## Assignment
The required result is an exact copy of the material from the line with "Terms and conditions (27, 2532)" through its final line, both ends included.

## Extracted information
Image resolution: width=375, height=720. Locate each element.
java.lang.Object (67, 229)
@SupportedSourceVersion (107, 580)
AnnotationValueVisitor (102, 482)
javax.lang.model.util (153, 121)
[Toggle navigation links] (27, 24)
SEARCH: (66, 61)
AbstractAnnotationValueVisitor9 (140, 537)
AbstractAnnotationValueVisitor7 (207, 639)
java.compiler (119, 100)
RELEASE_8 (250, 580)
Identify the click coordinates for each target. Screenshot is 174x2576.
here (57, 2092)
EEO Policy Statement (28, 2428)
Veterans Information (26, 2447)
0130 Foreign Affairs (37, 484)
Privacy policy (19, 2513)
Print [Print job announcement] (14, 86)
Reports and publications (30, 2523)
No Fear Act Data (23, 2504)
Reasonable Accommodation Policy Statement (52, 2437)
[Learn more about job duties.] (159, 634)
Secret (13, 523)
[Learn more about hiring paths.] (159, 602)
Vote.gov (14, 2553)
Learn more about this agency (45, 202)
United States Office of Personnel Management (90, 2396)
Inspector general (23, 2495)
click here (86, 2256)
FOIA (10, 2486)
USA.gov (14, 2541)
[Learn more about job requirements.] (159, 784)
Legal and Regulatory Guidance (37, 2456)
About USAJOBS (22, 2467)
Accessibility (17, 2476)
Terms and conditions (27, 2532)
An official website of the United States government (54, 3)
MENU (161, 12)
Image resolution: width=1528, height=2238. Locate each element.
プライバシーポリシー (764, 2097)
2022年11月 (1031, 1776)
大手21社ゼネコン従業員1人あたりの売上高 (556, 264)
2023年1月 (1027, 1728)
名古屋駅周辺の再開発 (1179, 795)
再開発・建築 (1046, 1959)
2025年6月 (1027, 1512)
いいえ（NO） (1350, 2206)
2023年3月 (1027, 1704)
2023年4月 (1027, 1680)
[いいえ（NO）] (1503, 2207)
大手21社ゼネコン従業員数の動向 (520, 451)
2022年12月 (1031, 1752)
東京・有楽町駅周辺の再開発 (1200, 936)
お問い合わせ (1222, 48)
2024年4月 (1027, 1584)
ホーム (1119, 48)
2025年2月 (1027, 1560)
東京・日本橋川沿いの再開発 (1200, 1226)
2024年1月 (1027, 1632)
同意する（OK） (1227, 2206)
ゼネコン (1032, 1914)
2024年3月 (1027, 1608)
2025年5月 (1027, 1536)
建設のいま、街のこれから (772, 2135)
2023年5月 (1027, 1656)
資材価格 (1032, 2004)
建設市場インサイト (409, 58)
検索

## Response
Terms and conditions (27, 2532)
An official website of the United States government (54, 3)
MENU (161, 12)
Image resolution: width=1528, height=2238. Locate each element.
プライバシーポリシー (764, 2097)
2022年11月 (1031, 1776)
大手21社ゼネコン従業員1人あたりの売上高 (556, 264)
2023年1月 (1027, 1728)
名古屋駅周辺の再開発 (1179, 795)
再開発・建築 (1046, 1959)
2025年6月 (1027, 1512)
いいえ（NO） (1350, 2206)
2023年3月 (1027, 1704)
2023年4月 (1027, 1680)
[いいえ（NO）] (1503, 2207)
大手21社ゼネコン従業員数の動向 (520, 451)
2022年12月 (1031, 1752)
東京・有楽町駅周辺の再開発 (1200, 936)
お問い合わせ (1222, 48)
2024年4月 (1027, 1584)
ホーム (1119, 48)
2025年2月 (1027, 1560)
東京・日本橋川沿いの再開発 (1200, 1226)
2024年1月 (1027, 1632)
同意する（OK） (1227, 2206)
ゼネコン (1032, 1914)
2024年3月 (1027, 1608)
2025年5月 (1027, 1536)
建設のいま、街のこれから (772, 2135)
2023年5月 (1027, 1656)
資材価格 (1032, 2004)
建設市場インサイト (409, 58)
検索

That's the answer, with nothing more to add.